For years I have been reluctant to use the UNION operator in SQL because it tends to create quite complex queries, until recently having stumbled upon a scenario in which using UNION operator decreased the execution time of a query from five seconds to zero seconds. The volume of data against the query was executed is 5 million records, so this is a very welcome improvement. The following article reveals the details.
When fetching values using a SELECT statement for columns that can take a limited number of values (such as bit), using UNION with multiple queries in which we add all possible combinations of the column values and use TOP(1) for SELECT statement yields better performance versus one query in which we use DISTINCT operator in order to fetch the values.
I have replicated the scenario using a Customer table with the following structure:
The Type column can have one of the following values: ‘Regular’, ‘Silver’, ‘Gold’
The Status column can have one of the following values: 0 or 1.
5 million records were inserted in the table.
A C# API that is using Entity Framework in order to get distinct values for customer type and customer status generated the following SQL:
SELECT DISTINCT [Type], [Status] FROM [dbo].[Customer]

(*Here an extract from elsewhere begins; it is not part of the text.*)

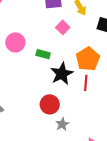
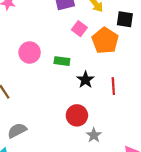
orange pentagon: (88, 59) -> (105, 41), moved
black star: (62, 74) -> (85, 80), size x0.7

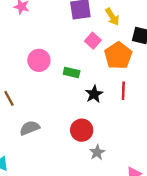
red line: (113, 86) -> (123, 91), moved
gray semicircle: (17, 130) -> (30, 128), moved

As a side note the SQL generated by Entity Framework includes aliases like ‘Extent1’ for Customer table, the aliases have been removed in the sample queries provided for more clarity.

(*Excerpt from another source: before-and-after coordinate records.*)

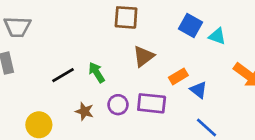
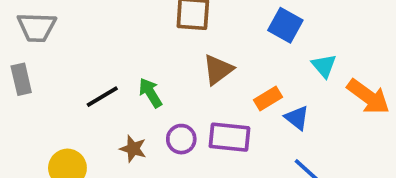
cyan triangle: (217, 36) -> (324, 66), moved, turned 30

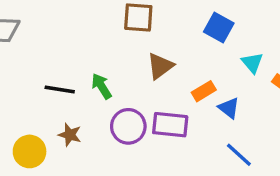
black line: (102, 97) -> (60, 90), turned 40
purple circle: (181, 139) -> (128, 126), size x1.4
brown star: (133, 149) -> (70, 135), moved

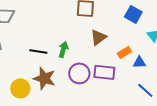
green arrow: (102, 86) -> (63, 49), turned 49
blue triangle: (229, 108) -> (139, 62), turned -40
brown star: (70, 135) -> (44, 78), size x1.6

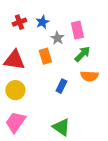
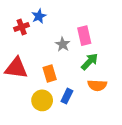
blue star: (42, 22) -> (39, 16), moved
orange rectangle: (45, 56) -> (50, 73), moved
yellow circle: (15, 90) -> (42, 100), moved

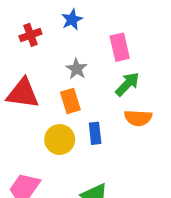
blue star: (39, 16) -> (72, 20), moved
gray star: (63, 44) -> (77, 69), moved
blue rectangle: (67, 96) -> (95, 133), turned -32

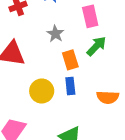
orange rectangle: (70, 101) -> (70, 60), moved
orange semicircle: (138, 118) -> (108, 97), moved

This query was executed 5 times. The average query execution time was around 5 seconds on a DB server under heavy load (80% CPU, 90% memory used). Average execution time on a DB server with little load (20% CPU 43% memory) was 0.28 seconds.
The execution time is reduced by around 50% if a non-clustered index is added on Type and Status columns.
To get the execution time for the queries we can use the command:
SET STATISTICS TIME ON
The API has been updated so that the SQL search is not performed in all the records of the Customer table. To do that the TOP(1) clause comes to in handy, as it will stop querying the records in the table once a records that satisfies the filtering criteria (if any) is found:
SELECT TOP(1) [Type], [Status] FROM [dbo].[Customer] WHERE [Type] = 'Gold' AND [Status] = 0 UNION SELECT TOP(1) [Type], [Status] FROM [dbo].[Customer] WHERE [Type] = 'Gold' AND [Status] = 1 UNION SELECT TOP(1) [Type], [Status] FROM [dbo].[Customer] WHERE [Type] = 'Silver' AND [Status] = 0 UNION SELECT TOP(1) [Type], [Status] FROM [dbo].[Customer] WHERE [Type] = 'Silver' AND [Status] = 1 UNION SELECT TOP(1) [Type], [Status] FROM [dbo].[Customer] WHERE [Type] = 'Regular' AND [Status] = 0 UNION SELECT TOP(1) [Type], [Status] FROM [dbo].[Customer] WHERE [Type] = 'Regular' AND [Status] = 1
This query was executed 5 times. The average query execution time was: 0 seconds on the DB server with little load, 0 seconds on the DB server with heady load.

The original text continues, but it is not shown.